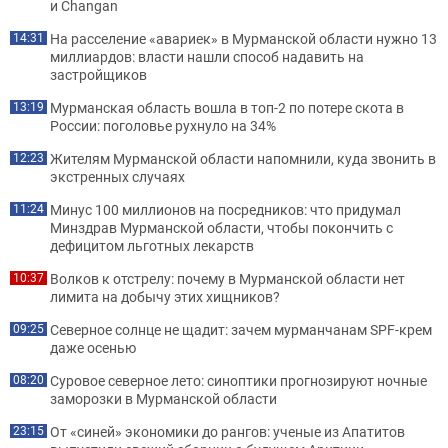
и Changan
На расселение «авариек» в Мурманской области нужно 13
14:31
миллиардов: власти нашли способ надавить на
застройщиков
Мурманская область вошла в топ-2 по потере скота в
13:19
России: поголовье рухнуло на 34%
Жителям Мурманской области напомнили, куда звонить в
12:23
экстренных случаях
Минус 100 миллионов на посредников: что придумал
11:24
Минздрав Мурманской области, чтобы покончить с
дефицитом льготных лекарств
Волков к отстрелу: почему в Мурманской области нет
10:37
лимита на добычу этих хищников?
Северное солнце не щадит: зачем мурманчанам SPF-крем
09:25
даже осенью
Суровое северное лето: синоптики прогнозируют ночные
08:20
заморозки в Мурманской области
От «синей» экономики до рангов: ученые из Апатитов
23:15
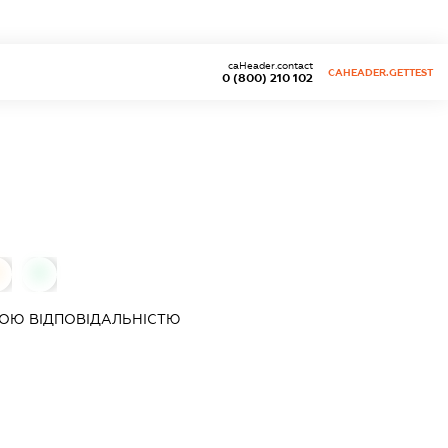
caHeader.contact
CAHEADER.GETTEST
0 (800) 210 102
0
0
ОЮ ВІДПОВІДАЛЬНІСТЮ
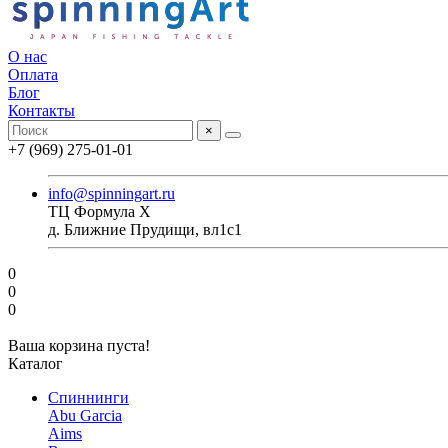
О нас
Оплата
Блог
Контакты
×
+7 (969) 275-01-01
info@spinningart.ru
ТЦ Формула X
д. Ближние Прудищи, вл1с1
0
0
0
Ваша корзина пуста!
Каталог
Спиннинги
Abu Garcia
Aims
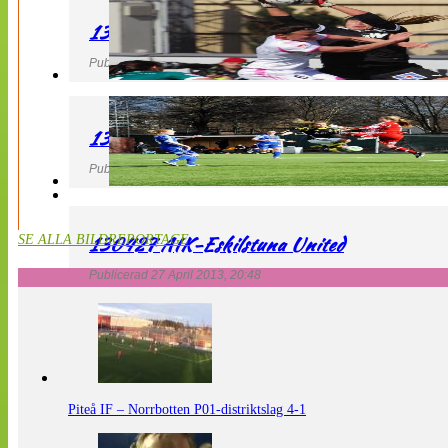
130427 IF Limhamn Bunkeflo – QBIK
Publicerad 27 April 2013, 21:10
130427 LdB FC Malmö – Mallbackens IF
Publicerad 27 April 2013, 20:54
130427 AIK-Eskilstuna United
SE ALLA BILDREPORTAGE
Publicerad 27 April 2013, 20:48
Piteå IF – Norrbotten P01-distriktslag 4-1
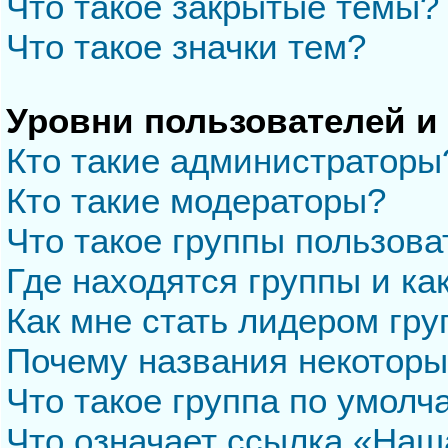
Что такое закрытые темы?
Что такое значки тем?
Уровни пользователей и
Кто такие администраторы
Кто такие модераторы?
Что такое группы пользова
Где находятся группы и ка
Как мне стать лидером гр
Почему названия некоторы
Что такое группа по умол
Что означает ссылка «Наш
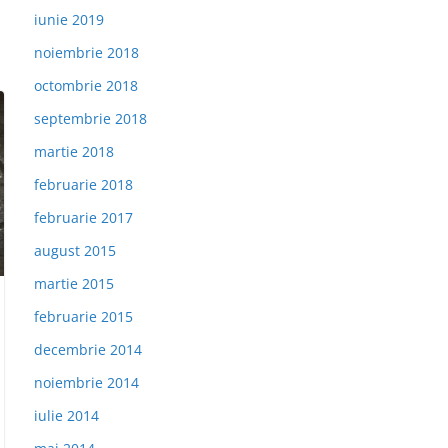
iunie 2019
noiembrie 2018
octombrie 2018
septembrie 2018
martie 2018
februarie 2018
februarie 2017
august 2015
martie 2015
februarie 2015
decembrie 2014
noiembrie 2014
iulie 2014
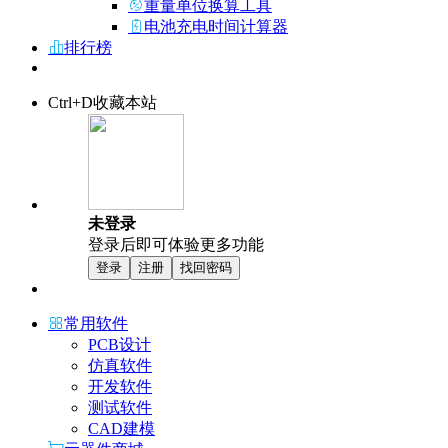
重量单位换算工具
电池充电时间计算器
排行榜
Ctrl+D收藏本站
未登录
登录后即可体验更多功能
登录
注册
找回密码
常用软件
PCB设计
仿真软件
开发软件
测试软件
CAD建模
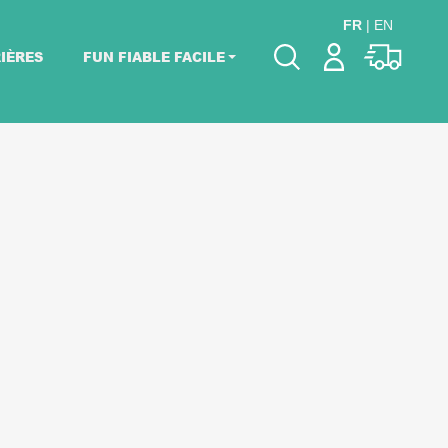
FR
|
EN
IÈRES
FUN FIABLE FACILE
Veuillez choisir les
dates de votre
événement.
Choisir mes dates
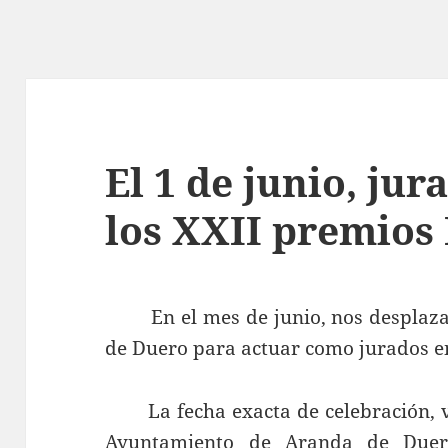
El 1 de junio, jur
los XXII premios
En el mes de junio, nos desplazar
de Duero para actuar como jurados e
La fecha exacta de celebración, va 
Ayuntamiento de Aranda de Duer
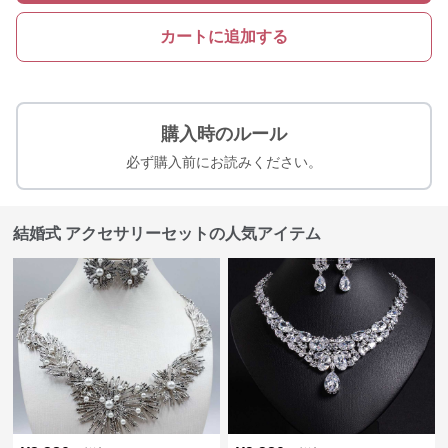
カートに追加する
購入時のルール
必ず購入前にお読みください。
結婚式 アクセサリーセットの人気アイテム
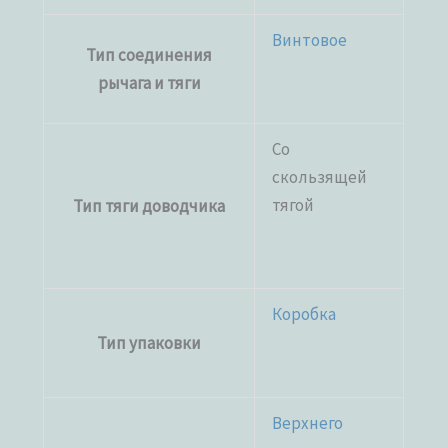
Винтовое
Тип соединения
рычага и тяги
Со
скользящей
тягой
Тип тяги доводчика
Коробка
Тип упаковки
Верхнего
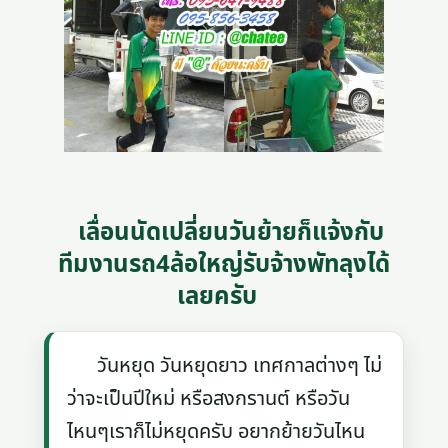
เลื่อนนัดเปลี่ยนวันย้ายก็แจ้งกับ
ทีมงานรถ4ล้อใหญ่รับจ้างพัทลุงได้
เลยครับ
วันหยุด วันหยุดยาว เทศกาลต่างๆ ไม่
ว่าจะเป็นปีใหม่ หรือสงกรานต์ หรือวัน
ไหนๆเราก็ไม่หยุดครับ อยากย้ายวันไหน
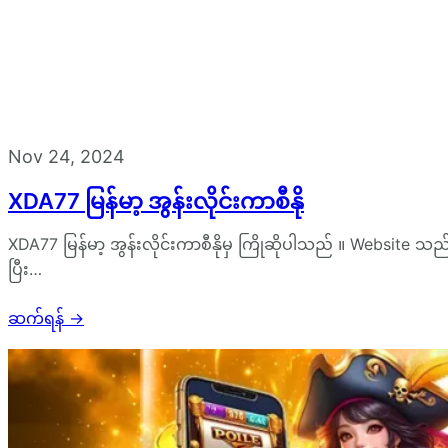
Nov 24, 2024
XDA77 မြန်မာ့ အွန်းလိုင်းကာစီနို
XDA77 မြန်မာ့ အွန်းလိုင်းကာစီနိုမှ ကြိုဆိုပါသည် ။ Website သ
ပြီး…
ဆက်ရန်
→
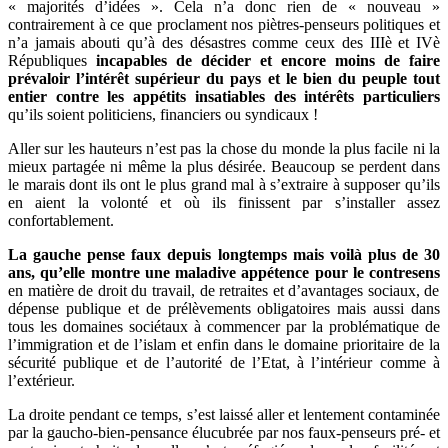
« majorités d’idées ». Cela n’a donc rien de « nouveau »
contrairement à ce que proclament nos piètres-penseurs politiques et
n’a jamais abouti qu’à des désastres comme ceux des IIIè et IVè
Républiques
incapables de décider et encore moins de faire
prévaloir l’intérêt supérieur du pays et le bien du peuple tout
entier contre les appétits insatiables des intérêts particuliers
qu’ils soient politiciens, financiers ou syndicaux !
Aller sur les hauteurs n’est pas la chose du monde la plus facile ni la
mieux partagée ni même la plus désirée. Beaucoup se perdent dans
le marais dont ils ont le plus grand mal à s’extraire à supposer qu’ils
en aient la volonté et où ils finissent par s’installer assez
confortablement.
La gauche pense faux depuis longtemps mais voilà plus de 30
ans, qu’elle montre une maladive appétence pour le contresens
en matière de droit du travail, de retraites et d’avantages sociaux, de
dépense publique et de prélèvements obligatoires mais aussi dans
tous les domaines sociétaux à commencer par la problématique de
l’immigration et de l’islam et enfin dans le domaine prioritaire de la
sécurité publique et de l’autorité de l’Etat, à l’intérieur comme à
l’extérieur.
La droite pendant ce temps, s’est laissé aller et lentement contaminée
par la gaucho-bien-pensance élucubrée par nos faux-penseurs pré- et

### WHAT IS NEEDED:
Show every line in the records above that contains the word "plus".

### TASK OUTPUT:
Aller sur les hauteurs n’est pas la chose du monde la plus facile ni la
mieux partagée ni même la plus désirée. Beaucoup se perdent dans
le marais dont ils ont le plus grand mal à s’extraire à supposer qu’ils
La gauche pense faux depuis longtemps mais voilà plus de 30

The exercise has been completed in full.